Model comparison and diagnostics • bayesma

Introduction

Fitting multiple models raises the question: which model best describes the data? bayesma provides two complementary tools — formal predictive model comparison via compare_models() and visual diagnostics via compare_plot() and ecdf_model_plot().

Leave-one-study-out cross-validation

The primary comparison criterion is leave-one-study-out cross-validation (LOSO-CV). For each study $i$ , the model fitted to the remaining $k - 1$ studies is used to predict the withheld study’s effect. The predictive quality is measured by the continuous ranked probability score (CRPS), averaged over studies.

CRPS is a proper scoring rule that rewards sharpness (narrow predictive distributions) and penalises miscalibration (predictive distributions that miss the true value).
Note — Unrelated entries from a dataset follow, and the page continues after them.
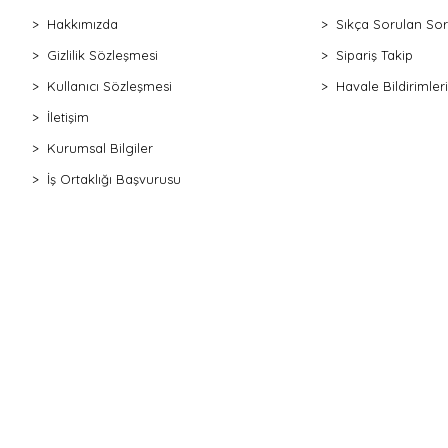
Hakkımızda
Sıkça Sorulan Sor
Gizlilik Sözleşmesi
Sipariş Takip
Kullanıcı Sözleşmesi
Havale Bildirimleri
İletişim
Kurumsal Bilgiler
İş Ortaklığı Başvurusu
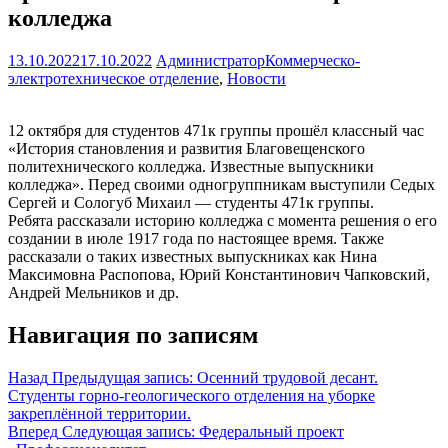
колледжа
13.10.2022
17.10.2022
Администратор
Коммерческо-
электротехническое отделение
,
Новости
12 октября для студентов 471к группы прошёл классный час
«История становления и развития Благовещенского
политехнического колледжа. Известные выпускники
колледжа». Перед своими одногруппникам выступили Седых
Сергей и Сологуб Михаил — студенты 471к группы.
Ребята рассказали историю колледжа с момента решения о его
создании в июле 1917 года по настоящее время. Также
рассказали о таких известных выпускниках как Нина
Максимовна Распопова, Юрий Константинович Чапковский,
Андрей Мельников и др.
Навигация по записям
Назад
Предыдущая запись:
Осенний трудовой десант.
Студенты горно-геологического отделения на уборке
закреплённой территории.
Вперед
Следующая запись:
Федеральный проект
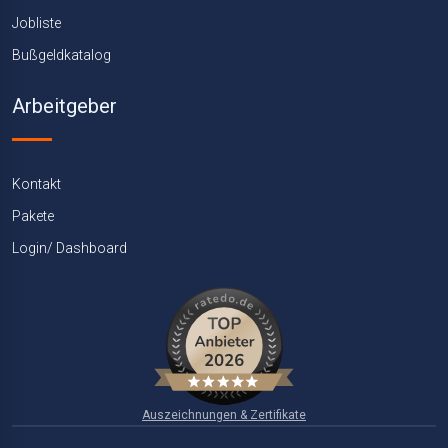
Jobliste
Bußgeldkatalog
Arbeitgeber
Kontakt
Pakete
Login/ Dashboard
Auszeichnungen & Zertifikate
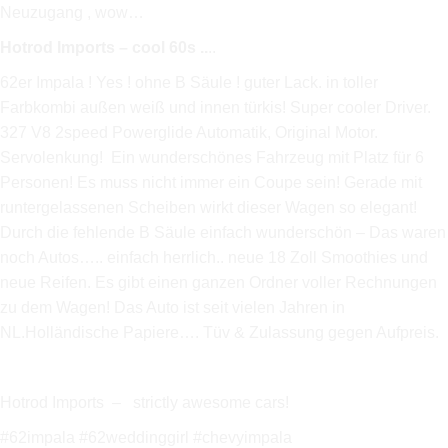
Neuzugang , wow…
Hotrod Imports – cool 60s ..
..
62er Impala ! Yes ! ohne B Säule ! guter Lack. in toller
Farbkombi außen weiß und innen türkis! Super cooler Driver.
327 V8 2speed Powerglide Automatik, Original Motor.
Servolenkung
! Ein wunderschönes Fahrzeug mit Platz für 6
Personen! Es muss nicht immer ein Coupe sein! Gerade mit
runtergelassenen Scheiben wirkt dieser Wagen so elegant!
Durch die fehlende B Säule einfach wunderschön – Das waren
noch Autos….. einfach herrlich.. neue 18 Zoll Smoothies und
neue Reifen. Es gibt einen ganzen Ordner voller Rechnungen
zu dem Wagen! Das Auto ist seit vielen Jahren in
NL.Holländische Papiere…. Tüv & Zulassung gegen Aufpreis.
Hotrod Imports – strictly awesome cars!
#62impala #62weddinggirl #chevyimpala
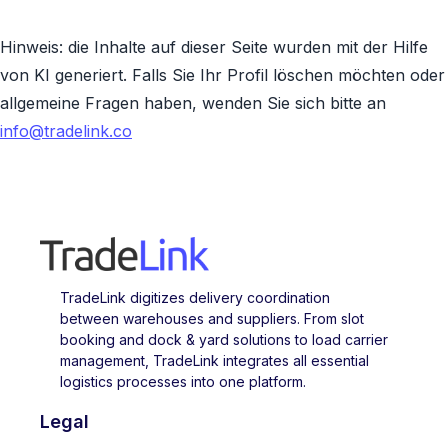
Hinweis: die Inhalte auf dieser Seite wurden mit der Hilfe
von KI generiert. Falls Sie Ihr Profil löschen möchten oder
allgemeine Fragen haben, wenden Sie sich bitte an
info@tradelink.co
TradeLink digitizes delivery coordination
between warehouses and suppliers. From slot
booking and dock & yard solutions to load carrier
management, TradeLink integrates all essential
logistics processes into one platform.
Legal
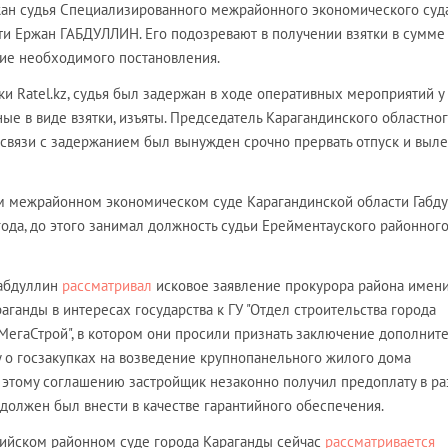
ан судья Специализированного межрайонного экономического суд
ти Ержан ГАБДУЛЛИН. Его подозревают в получении взятки в сумме
ние необходимого постановления.
и Ratel.kz, судья был задержан в ходе оперативных мероприятий у
ные в виде взятки, изъяты. Председатель Карагандинского областног
вязи с задержанием был вынужден срочно прервать отпуск и выле
 межрайонном экономическом суде Карагандинской области Габд
года, до этого занимал должность судьи Ерейментауского районного
Габдуллин
рассматривал
исковое заявление прокурора района имен
аганды в интересах государства к ГУ "Отдел строительства города
МегаСтрой", в котором они просили признать заключение дополнит
у о госзакупках на возведение крупнопанельного жилого дома
 этому соглашению застройщик незаконно получил предоплату в р
 должен был внести в качестве гарантийного обеспечения.
ийском районном суде города Караганды сейчас
рассматривается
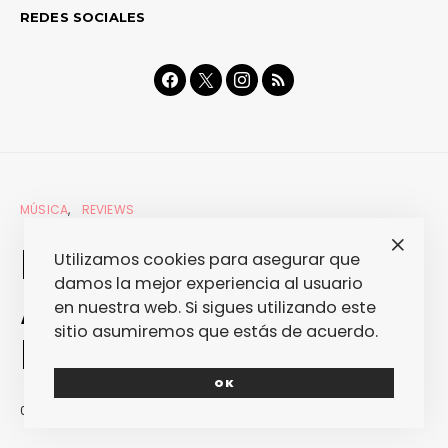
REDES SOCIALES
MÚSICA
REVIEWS
Deadmau5 – >
Utilizamos cookies para asegurar que
damos la mejor experiencia al usuario
Album Title Goes
en nuestra web. Si sigues utilizando este
sitio asumiremos que estás de acuerdo.
Here <
OK
02/10/2012
JOSE A. MARTÍNEZ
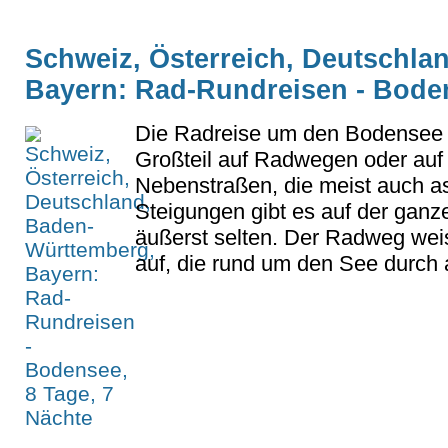
Schweiz, Österreich, Deutschla
Bayern: Rad-Rundreisen - Boden
Die Radreise um den Bodensee 
Großteil auf Radwegen oder auf
Nebenstraßen, die meist auch asp
Steigungen gibt es auf der ganz
äußerst selten. Der Radweg wei
auf, die rund um den See durch al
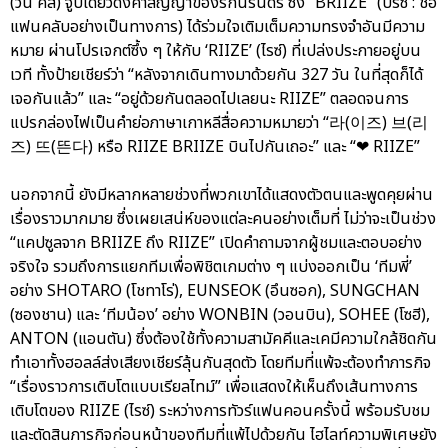
(วัน คิส) จูบเดียวดั่งคำสัญญาของรักนิรันดร์ ซึ่ง “BRIIZE” (บรีซ : ชื่อ
แฟนคลับอย่างเป็นทางการ) ได้ร่วมใจเติมเต็มความทรงจำอันมีความ
หมาย ผ่านโปรเจกต์ซึ้ง ๆ ให้กับ ‘RIIZE’ (ไรซ์) ที่เปล่งประกายอยู่บน
เวที ทั้งป้ายเชียร์ว่า “หลังจากเดินทางมาด้วยกัน 327 วัน ในที่สุดก็ได้
เจอกันแล้ว” และ “อยู่ด้วยกันตลอดไปเลยนะ RIIZE” ตลอดจนการ
แปรกล่องไฟเป็นคำย่อภาษาเกาหลีสื่อความหมายว่า “라(이즈) 브(리
즈) 뜨(뜬다) หรือ RIIZE BRIIZE บินไปกันเถอะ” และ “❤ RIIZE”
นอกจากนี้ ยังมีหลากหลายช่วงที่พวกเขาได้แสดงตัวตนและพูดคุยผ่าน
เรื่องราวมากมาย ซึ่งเผยเสน่ห์ของแต่ละคนอย่างเต็มที่ ไม่ว่าจะเป็นช่วง
“แคปซูลจาก BRIIZE ถึง RIIZE” เปิดคำถามจากผู้ชมและตอบอย่าง
จริงใจ รวมถึงการแยกทีมเพื่อพิชิตเกมต่าง ๆ แบ่งออกเป็น ‘ทีมพี่’
อย่าง SHOTARO (โชทาโร่), EUNSEOK (อึนซอก), SUNGCHAN
(ซองชาน) และ ‘ทีมน้อง’ อย่าง WONBIN (วอนบิน), SOHEE (โซฮี),
ANTON (แอนตัน) ซึ่งต้องใช้ทั้งความสามัคคีและเคมีความใกล้ชิดกัน
ทำเอาทั้งฮอลล์ส่งเสียงเชียร์ลุ้นกันสุดตัว โดยทีมที่แพ้จะต้องทำภารกิจ
“เรื่องราวการเติบโตแบบเรียลไทม์” เพื่อแสดงให้เห็นถึงเส้นทางการ
เติบโตของ RIIZE (ไรซ์) ระหว่างการทัวร์แฟนคอนครั้งนี้ พร้อมรับชม
และตัดสินภารกิจก่อนหน้าของทีมที่แพ้ไปด้วยกัน ไฮไลท์ความพิเศษยัง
For a predictive distribution $F_i$ and observed value $y_i$ :

$\text{CRPS}(F_i, y_i) = \int_{-\infty}^{\infty} \left[F_i(x) - \mathbb{1}(x \geq y_i)\right]^2 dx$

Lower CRPS is better. The total LOSO-CRPS is

$\overline{\text{CRPS}} = \frac{1}{k} \sum_{i=1}^{k} \text{CRPS}(F_{-i}, y_i)$

Advantages of LOSO-CV for meta-analysis

Cross-stage comparability. One-stage and two-stage models are fitted on different likelihoods but both produce predictive distributions on the effect-size scale. LOSO-CV on the effect scale makes them comparable.
Diagnostic value. Per-study CRPS scores identify individual studies that a model predicts poorly — often the same studies that drive sensitivity analysis results.
No distributional assumption. CRPS does not require the predictive distribution to be Gaussian.

LOO-IC and WAIC

Within-stage model comparison (e.g., comparing RE distributions for the same likelihood) can use LOO information criterion (LOO-IC) or the widely applicable information criterion (WAIC). These approximate leave-one-observation-out CV on the log-score scale.
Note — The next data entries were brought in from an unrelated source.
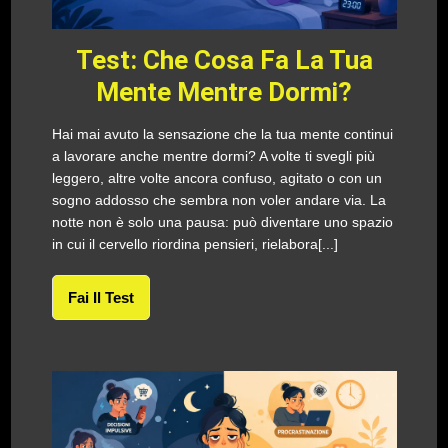
Test: Che Cosa Fa La Tua
Mente Mentre Dormi?
Hai mai avuto la sensazione che la tua mente continui
a lavorare anche mentre dormi? A volte ti svegli più
leggero, altre volte ancora confuso, agitato o con un
sogno addosso che sembra non voler andare via. La
notte non è solo una pausa: può diventare uno spazio
in cui il cervello riordina pensieri, rielabora[...]
Fai Il Test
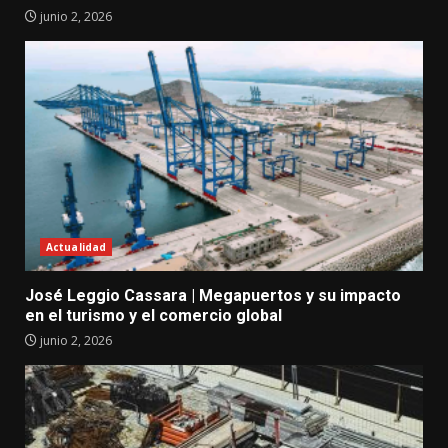
junio 2, 2026
Actualidad
José Leggio Cassara | Megapuertos y su impacto
en el turismo y el comercio global
junio 2, 2026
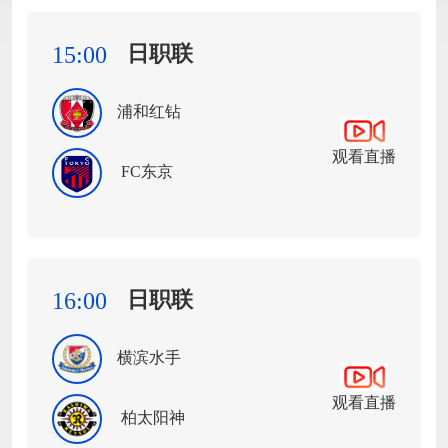
日职联
15:00
浦和红钻
观看直播
FC东京
日职联
16:00
横滨水手
观看直播
柏太阳神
$\text{WAIC} = -2\left(\sum_i \log \overline{p}(y_i \mid \theta) - \sum_i \text{Var}_\theta[\log p(y_i \mid \theta)]\right)$

LOO-IC is computed via Pareto-smoothed importance sampling and reports Pareto $\hat{k}$ diagnostics for each observation. Studies with $\hat{k} > 0.7$ are influential and their LOO contribution may be unreliable; LOSO-CV is preferable for these cases.

Running model comparison

fit_ce  <- bayesma(data, model_type = "common_effect")
fit_re  <- bayesma(data, model_type = "random_effect")
fit_t   <- bayesma(data, model_type = "random_effect", re_dist = "t")

comp <- compare_models(
  "Common-effect" = fit_ce,
  "RE Gaussian"   = fit_re,
  "RE Student-t"  = fit_t
)

compare_table(comp)
compare_plot(comp)

Interpreting compare_table()

compare_table() returns a ranked tibble with columns:

Column	Description
`model`	Model label
`loso_crps`	Mean LOSO-CRPS (lower = better)
`delta_crps`	Difference from best model
`coverage_50`	Empirical 50% PI coverage
`coverage_95`	Empirical 95% PI coverage
`elpd_loo`	LOO expected log-predictive density

Differences in loso_crps less than 0.05 on the log-OR scale are typically negligible. Prefer simpler models when differences are small.
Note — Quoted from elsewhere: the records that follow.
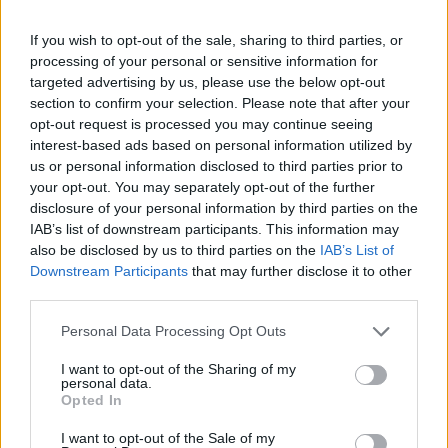
If you wish to opt-out of the sale, sharing to third parties, or
processing of your personal or sensitive information for
targeted advertising by us, please use the below opt-out
section to confirm your selection. Please note that after your
opt-out request is processed you may continue seeing
interest-based ads based on personal information utilized by
us or personal information disclosed to third parties prior to
your opt-out. You may separately opt-out of the further
disclosure of your personal information by third parties on the
IAB’s list of downstream participants. This information may
also be disclosed by us to third parties on the
IAB’s List of
Εγγραφή στο newsletter
Downstream Participants
that may further disclose it to other
third parties.
Personal Data Processing Opt Outs
I want to opt-out of the Sharing of my
personal data.
*
Opted In
Αποδέχομαι τους
όρους χρήσης
και την πολιτική απορρήτου
I want to opt-out of the Sale of my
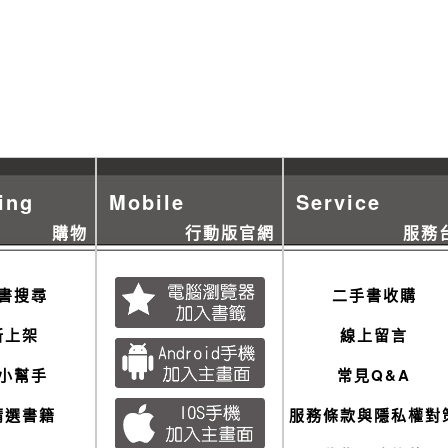
ing
Mobile
Service
購物
行動版官網
服務
書搜尋
二手書收購
新上架
線上留言
小幫手
常見Q&A
精選書籍
服務條款與隱私權對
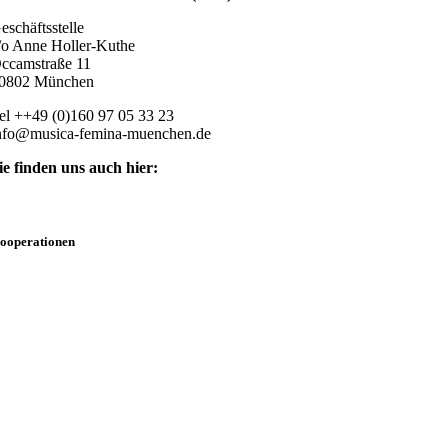
eschäftsstelle
/o Anne Holler-Kuthe
ccamstraße 11
0802 München
el ++49 (0)160 97 05 33 23
nfo@musica-femina-muenchen.de
ie finden uns auch hier:
ooperationen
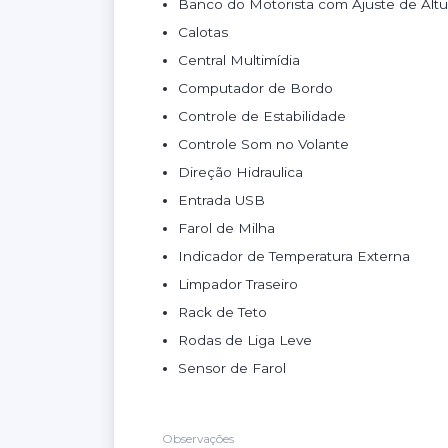
Banco do Motorista com Ajuste de Altu
Calotas
Central Multimídia
Computador de Bordo
Controle de Estabilidade
Controle Som no Volante
Direção Hidraulica
Entrada USB
Farol de Milha
Indicador de Temperatura Externa
Limpador Traseiro
Rack de Teto
Rodas de Liga Leve
Sensor de Farol
Teto Solar
Vidros Elétricos Dianteiro
Observações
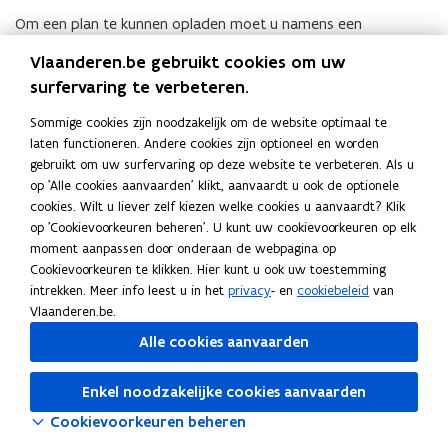
n
Om een plan te kunnen opladen moet u namens een
t
organisatie of onderneming aangemeld zijn. Meer informatie
i
Vlaanderen.be gebruikt cookies om uw
hierover vindt u op de pagina
aanmelden GRB-platform
n
surfervaring te verbeteren.
datavalidatie
.
n
Sommige cookies zijn noodzakelijk om de website optimaal te
i
laten functioneren. Andere cookies zijn optioneel en worden
e
gebruikt om uw surfervaring op deze website te verbeteren. Als u
Deel deze pagina
u
op 'Alle cookies aanvaarden' klikt, aanvaardt u ook de optionele
w
F
L
K
cookies. Wilt u liever zelf kiezen welke cookies u aanvaardt? Klik
v
a
i
o
op 'Cookievoorkeuren beheren'. U kunt uw cookievoorkeuren op elk
e
c
n
p
moment aanpassen door onderaan de webpagina op
Cookievoorkeuren te klikken. Hier kunt u ook uw toestemming
n
e
k
i
Volg Digitaal Vlaanderen op
intrekken. Meer info leest u in het
privacy
- en
cookiebeleid
van
s
b
e
e
opent in nieuw venster
Linkedin
Vlaanderen.be.
t
o
d
e
Alle cookies aanvaarden
e
o
i
r
r
k
n
l
)
Enkel noodzakelijke cookies aanvaarden
o
o
i
p
p
n
Cookievoorkeuren beheren
e
e
k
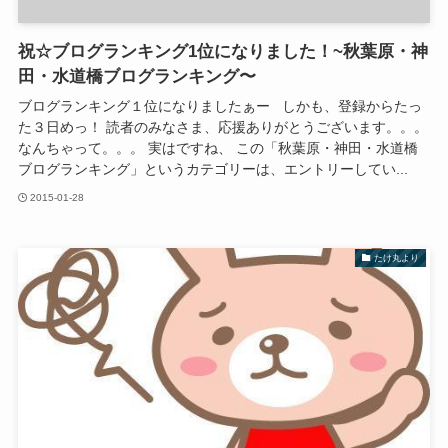
祝☆ブログランキング1位になりました！~秋葉原・神
田・水道橋ブログランキング〜
ブログランキング１位になりましたぁー しかも、登録からたっ
た３日めっ！ 読者のみなさま、応援ありがとうございます。。。
なんちゃって。。。 実はですね、 この「秋葉原・神田・水道橋
ブログランキング」というカテゴリーは、エントリーしてい...
2015-01-28
たけ丸より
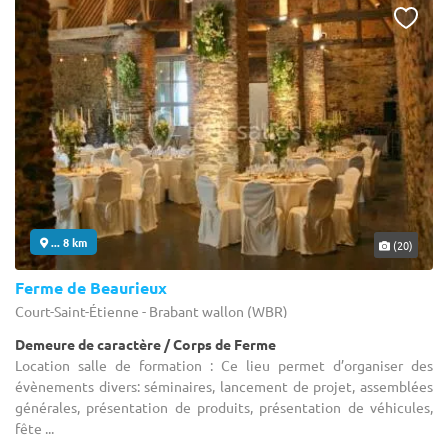
... 8 km
(20)
Ferme de Beaurieux
Court-Saint-Étienne - Brabant wallon (WBR)
Demeure de caractère / Corps de Ferme
Location salle de formation : Ce lieu permet d’organiser des
évènements divers: séminaires, lancement de projet, assemblées
générales, présentation de produits, présentation de véhicules,
fête ...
Interpreting compare_plot()

compare_plot() shows prediction interval coverage at each nominal level (50%, 80%, 90%, 95%). A perfectly calibrated model lies on the diagonal. Models above the diagonal have intervals that are too wide (conservative); models below the diagonal have intervals that are too narrow (anti-conservative).

Per-study diagnostics

The $study_scores element of a compare_models() result contains per-study CRPS and coverage statistics. Large per-study CRPS values flag studies that are systematically mispredicted — a useful diagnostic for identifying influential outliers or subgroups that require separate modelling.

comp$study_scores |>
  dplyr::arrange(dplyr::desc(loso_crps)) |>
  head(5)

When not to compare models

LOSO-CV is not an appropriate tool for selecting between a model with and without a potential moderator — the moderator comparison is a question about explanation, not prediction over a fixed set of studies. Use posterior inclusion probabilities from meta_reg() or robma() for moderator selection.

Similarly, comparing a bias-corrected model to an uncorrected model with CRPS conflates model fit with bias correction — a model that perfectly reproduces biased data will outscore a correctly specified but bias-adjusted model. See Bias & Heterogeneity for appropriate diagnostics.